Mr Mac Laurel. I can readily conceive, sir, ye wou’d na wullingly encoorage ony dealer in panegeeric: but, frae the manner in which ye speak o’ the first creetics an’ scholars o’ the age, I shou’d think ye wou’d hae a leetle mair predilaction for deefamation.
Mr Escot. I have no predilection, sir, for defamation. I make a point of speaking the truth on all occasions; and it seldom happens that the truth can be spoken without some stricken deer pronouncing it a libel.
Mr Nightshade. You are perhaps, sir, an enemy to literature in general?
Mr Escot. If I were, sir, I should be a better friend to periodical critics.
Squire Headlong. Buz!
Mr Treacle. May I simply take the liberty to inquire into the basis of your objection?
Mr Escot. I conceive that periodical criticism disseminates superficial knowledge, and its perpetual adjunct, vanity; that it checks in the youthful mind the habit of thinking for itself; that it delivers partial opinions, and thereby misleads the judgment; that it is never conducted with a view to the general interests of literature, but to serve the interested ends of individuals, and the miserable purposes of party.
Mr Mac Laurel. Ye ken, sir, a mon mun leeve.
Mr Escot. While he can live honourably, naturally, justly, certainly: no longer.
Mr Mac Laurel. Every mon, sir, leeves according to his ain notions of honour an’ justice: there is a wee defference amang the learned wi’ respact to the defineetion o’ the terms.
Mr Escot. I believe it is generally admitted that one of the ingredients of justice is disinterestedness.
Mr Mac Laurel. It is na admetted, sir, amang the pheelosophers of Edinbroo’, that there is ony sic thing as desenterestedness in the warld, or that a mon can care for onything sae much as his ain sel: for ye mun observe, sir, every mon has his ain parteecular feelings of what is gude, an’ beautifu’, an’ consentaneous to his ain indiveedual nature, an’ desires to see every thing aboot him in that parteecular state which is maist conformable to his ain notions o’ the moral an’ poleetical fetness o’ things. Twa men, sir, shall purchase a piece o’ grund atween ’em, and ae mon shall cover his half wi’ a park——
Mr Milestone. Beautifully laid out in lawns and clumps, with a belt of trees at the circumference, and an artificial lake in the centre.

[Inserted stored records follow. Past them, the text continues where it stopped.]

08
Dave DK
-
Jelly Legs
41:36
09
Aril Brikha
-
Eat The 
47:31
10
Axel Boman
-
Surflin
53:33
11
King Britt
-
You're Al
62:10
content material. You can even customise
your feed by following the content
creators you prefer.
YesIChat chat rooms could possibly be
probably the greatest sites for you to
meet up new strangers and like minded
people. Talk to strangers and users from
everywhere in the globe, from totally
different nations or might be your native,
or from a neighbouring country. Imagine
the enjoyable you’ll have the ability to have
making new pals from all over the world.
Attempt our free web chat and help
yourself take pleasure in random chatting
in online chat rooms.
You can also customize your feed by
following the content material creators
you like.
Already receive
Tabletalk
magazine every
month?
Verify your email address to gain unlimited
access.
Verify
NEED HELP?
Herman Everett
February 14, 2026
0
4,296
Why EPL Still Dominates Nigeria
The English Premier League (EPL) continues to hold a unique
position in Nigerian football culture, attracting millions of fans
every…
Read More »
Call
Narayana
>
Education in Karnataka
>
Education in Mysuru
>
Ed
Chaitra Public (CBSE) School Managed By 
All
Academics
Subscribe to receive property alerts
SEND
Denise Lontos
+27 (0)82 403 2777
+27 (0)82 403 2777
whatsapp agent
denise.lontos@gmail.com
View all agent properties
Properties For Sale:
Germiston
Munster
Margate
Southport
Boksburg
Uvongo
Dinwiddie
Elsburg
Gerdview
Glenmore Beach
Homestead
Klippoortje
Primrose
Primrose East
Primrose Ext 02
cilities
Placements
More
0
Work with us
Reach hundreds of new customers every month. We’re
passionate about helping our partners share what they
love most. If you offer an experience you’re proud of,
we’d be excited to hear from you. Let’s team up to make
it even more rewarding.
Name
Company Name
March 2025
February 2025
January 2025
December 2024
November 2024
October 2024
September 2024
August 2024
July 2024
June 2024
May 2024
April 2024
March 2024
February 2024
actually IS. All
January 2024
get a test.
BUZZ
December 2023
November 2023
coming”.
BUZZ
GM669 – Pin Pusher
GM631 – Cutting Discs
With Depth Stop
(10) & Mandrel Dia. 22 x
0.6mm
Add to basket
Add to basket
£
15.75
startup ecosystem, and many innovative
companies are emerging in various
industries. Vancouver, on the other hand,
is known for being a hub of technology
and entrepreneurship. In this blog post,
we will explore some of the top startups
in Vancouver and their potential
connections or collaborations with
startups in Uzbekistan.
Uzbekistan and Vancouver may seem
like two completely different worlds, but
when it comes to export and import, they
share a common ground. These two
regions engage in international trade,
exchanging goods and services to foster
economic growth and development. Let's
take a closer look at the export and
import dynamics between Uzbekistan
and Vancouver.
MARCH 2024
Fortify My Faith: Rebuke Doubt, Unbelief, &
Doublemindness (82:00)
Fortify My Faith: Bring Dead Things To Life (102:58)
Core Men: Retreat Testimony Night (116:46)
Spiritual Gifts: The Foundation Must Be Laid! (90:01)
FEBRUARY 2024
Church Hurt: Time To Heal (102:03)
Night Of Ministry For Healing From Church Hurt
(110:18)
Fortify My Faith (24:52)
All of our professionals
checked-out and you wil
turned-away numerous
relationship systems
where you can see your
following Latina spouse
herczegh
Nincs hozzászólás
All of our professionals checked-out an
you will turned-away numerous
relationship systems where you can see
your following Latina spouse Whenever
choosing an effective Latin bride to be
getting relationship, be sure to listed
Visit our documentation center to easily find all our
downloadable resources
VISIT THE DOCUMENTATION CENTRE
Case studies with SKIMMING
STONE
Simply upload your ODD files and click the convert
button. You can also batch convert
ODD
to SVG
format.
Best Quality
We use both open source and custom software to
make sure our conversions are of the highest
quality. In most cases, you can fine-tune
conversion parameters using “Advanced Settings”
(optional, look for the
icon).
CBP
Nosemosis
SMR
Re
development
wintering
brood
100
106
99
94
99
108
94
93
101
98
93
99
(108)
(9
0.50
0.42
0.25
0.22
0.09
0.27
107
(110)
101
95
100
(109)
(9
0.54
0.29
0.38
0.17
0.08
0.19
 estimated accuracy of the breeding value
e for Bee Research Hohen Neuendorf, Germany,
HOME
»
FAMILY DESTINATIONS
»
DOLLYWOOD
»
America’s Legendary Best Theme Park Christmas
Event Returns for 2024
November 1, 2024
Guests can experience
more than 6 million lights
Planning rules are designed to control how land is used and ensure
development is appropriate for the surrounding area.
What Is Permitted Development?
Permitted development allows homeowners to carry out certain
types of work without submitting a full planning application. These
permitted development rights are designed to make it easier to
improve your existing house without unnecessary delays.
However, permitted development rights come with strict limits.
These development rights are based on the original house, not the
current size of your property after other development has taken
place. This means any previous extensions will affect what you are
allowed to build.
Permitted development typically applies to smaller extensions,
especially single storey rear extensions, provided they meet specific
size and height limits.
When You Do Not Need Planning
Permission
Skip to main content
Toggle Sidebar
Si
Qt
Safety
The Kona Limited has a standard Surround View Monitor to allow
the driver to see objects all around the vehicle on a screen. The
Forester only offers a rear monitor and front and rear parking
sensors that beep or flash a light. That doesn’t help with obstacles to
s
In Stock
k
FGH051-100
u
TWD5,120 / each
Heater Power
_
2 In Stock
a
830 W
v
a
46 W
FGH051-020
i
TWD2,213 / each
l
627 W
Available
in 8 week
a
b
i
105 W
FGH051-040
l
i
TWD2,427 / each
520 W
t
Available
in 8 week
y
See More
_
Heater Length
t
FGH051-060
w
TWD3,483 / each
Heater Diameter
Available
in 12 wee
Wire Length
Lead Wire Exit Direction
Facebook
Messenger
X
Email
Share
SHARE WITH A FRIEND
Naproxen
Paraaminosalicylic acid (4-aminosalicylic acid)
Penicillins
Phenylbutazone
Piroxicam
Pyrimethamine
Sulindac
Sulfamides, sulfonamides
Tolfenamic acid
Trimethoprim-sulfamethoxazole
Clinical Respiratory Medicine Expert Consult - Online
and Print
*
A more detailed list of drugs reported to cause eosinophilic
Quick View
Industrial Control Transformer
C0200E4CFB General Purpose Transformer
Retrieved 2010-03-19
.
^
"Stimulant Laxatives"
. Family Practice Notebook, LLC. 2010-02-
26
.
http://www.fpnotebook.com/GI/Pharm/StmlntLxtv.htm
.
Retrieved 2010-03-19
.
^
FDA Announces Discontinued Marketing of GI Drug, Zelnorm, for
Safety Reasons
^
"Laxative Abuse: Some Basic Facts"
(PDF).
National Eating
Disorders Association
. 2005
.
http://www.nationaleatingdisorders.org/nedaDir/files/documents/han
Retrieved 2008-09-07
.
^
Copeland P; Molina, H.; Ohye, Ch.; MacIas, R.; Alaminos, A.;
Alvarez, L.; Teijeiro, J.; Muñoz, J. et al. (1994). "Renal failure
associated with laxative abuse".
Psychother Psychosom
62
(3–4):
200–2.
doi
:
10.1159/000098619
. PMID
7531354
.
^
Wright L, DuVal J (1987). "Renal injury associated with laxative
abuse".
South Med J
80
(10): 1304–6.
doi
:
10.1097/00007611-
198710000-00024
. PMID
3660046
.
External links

Mr Mac Laurel. Exactly, sir: an’ shall keep it a’ for his ain sel: an’ the other mon shall divide his half into leetle farms of twa or three acres——
Mr Escot. Like those of the Roman republic, and build a cottage on each of them, and cover his land with a simple, innocent, and smiling population, who shall owe, not only their happiness, but their existence, to his benevolence.